**What is being asked**
Only the line containing "청소업체 견적을 비교할 때는 총" and those after it, up to the end of the records below, are to be set down, exactly as written.

**Provided records**
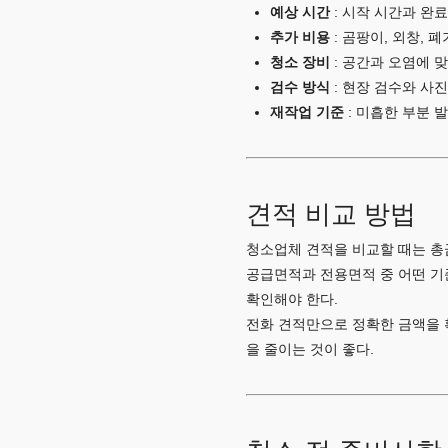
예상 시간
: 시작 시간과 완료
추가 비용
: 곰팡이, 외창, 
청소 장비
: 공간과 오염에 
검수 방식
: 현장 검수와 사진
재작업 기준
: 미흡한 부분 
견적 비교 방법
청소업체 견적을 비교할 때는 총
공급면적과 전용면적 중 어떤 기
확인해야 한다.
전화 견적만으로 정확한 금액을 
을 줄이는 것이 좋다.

**Output of the exercise**
청소업체 견적을 비교할 때는 총
공급면적과 전용면적 중 어떤 기
확인해야 한다.
전화 견적만으로 정확한 금액을 
을 줄이는 것이 좋다.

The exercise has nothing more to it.